Everything from the line containing "07/08/2026 19:07" through the final line of the entries below should be repeated exactly, and nothing else.

:: MATERIAL PROVIDED

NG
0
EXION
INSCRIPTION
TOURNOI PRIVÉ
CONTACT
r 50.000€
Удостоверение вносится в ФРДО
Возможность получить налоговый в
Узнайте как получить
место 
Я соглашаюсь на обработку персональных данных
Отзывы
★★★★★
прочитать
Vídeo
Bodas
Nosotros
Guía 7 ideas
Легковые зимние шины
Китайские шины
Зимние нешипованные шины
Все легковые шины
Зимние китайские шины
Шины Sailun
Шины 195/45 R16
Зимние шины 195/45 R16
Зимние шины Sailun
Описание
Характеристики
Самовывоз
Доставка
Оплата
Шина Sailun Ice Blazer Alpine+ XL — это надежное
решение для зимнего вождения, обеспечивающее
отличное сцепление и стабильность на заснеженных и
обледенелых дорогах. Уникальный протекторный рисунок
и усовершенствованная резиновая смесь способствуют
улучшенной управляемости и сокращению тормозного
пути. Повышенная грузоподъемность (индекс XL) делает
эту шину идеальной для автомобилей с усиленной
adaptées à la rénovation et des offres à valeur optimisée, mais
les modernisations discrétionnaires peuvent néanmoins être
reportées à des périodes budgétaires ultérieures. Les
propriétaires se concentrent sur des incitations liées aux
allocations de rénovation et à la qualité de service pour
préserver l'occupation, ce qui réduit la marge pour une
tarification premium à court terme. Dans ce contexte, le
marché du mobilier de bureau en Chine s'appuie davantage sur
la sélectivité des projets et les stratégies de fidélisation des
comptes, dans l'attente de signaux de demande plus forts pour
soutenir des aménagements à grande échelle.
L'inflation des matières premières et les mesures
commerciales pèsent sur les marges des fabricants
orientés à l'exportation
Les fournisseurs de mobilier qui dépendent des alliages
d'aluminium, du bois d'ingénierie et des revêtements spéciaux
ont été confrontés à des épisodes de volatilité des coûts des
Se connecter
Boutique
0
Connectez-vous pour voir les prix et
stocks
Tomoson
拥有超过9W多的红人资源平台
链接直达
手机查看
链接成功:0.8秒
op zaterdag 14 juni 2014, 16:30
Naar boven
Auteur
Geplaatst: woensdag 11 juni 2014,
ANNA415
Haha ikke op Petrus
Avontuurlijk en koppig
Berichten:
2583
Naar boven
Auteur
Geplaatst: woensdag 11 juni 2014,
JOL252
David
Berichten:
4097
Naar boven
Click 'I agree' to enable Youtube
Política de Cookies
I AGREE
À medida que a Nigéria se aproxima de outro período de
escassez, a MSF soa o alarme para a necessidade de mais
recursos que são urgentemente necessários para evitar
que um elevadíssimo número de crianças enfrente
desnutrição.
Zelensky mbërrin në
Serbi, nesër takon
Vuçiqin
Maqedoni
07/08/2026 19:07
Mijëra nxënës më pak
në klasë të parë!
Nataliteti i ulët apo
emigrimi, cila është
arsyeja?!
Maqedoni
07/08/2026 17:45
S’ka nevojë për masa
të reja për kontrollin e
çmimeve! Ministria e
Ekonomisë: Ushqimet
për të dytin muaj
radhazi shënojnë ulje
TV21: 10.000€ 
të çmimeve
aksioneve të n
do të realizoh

::::

## RESULT OF THE TASK
07/08/2026 19:07
Mijëra nxënës më pak
në klasë të parë!
Nataliteti i ulët apo
emigrimi, cila është
arsyeja?!
Maqedoni
07/08/2026 17:45
S’ka nevojë për masa
të reja për kontrollin e
çmimeve! Ministria e
Ekonomisë: Ushqimet
për të dytin muaj
radhazi shënojnë ulje
TV21: 10.000€ 
të çmimeve
aksioneve të n
do të realizoh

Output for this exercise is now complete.